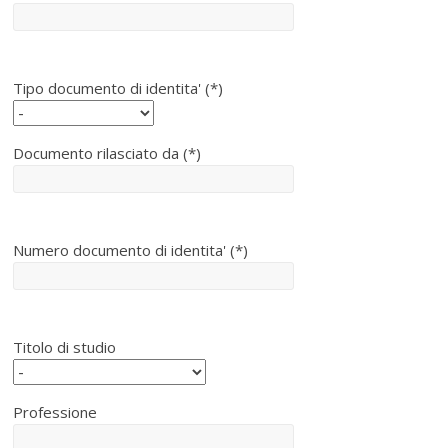
Tipo documento di identita' (*)
Documento rilasciato da (*)
Numero documento di identita' (*)
Titolo di studio
Professione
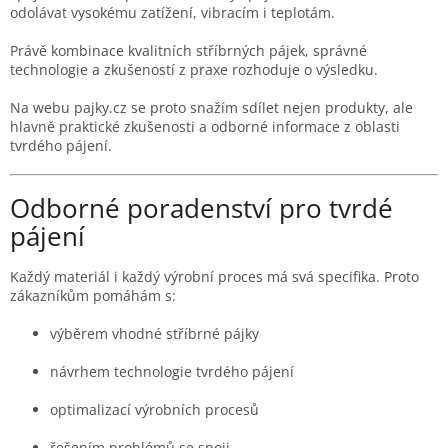
odolávat vysokému zatížení, vibracím i teplotám.
Právě kombinace kvalitních stříbrných pájek, správné
technologie a zkušeností z praxe rozhoduje o výsledku.
Na webu pajky.cz se proto snažím sdílet nejen produkty, ale
hlavně praktické zkušenosti a odborné informace z oblasti
tvrdého pájení.
Odborné poradenství pro tvrdé
pájení
Každý materiál i každý výrobní proces má svá specifika. Proto
zákazníkům pomáhám s:
výběrem vhodné stříbrné pájky
návrhem technologie tvrdého pájení
optimalizací výrobních procesů
řešením problémů se spoji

▬▬▬

* TASK STATEMENT *
The required output is the line containing "Právě kombinace kvalitních" through the last line of the records above, each copied exactly and nothing more.

* ANSWER BOX *
Právě kombinace kvalitních stříbrných pájek, správné
technologie a zkušeností z praxe rozhoduje o výsledku.
Na webu pajky.cz se proto snažím sdílet nejen produkty, ale
hlavně praktické zkušenosti a odborné informace z oblasti
tvrdého pájení.
Odborné poradenství pro tvrdé
pájení
Každý materiál i každý výrobní proces má svá specifika. Proto
zákazníkům pomáhám s:
výběrem vhodné stříbrné pájky
návrhem technologie tvrdého pájení
optimalizací výrobních procesů
řešením problémů se spoji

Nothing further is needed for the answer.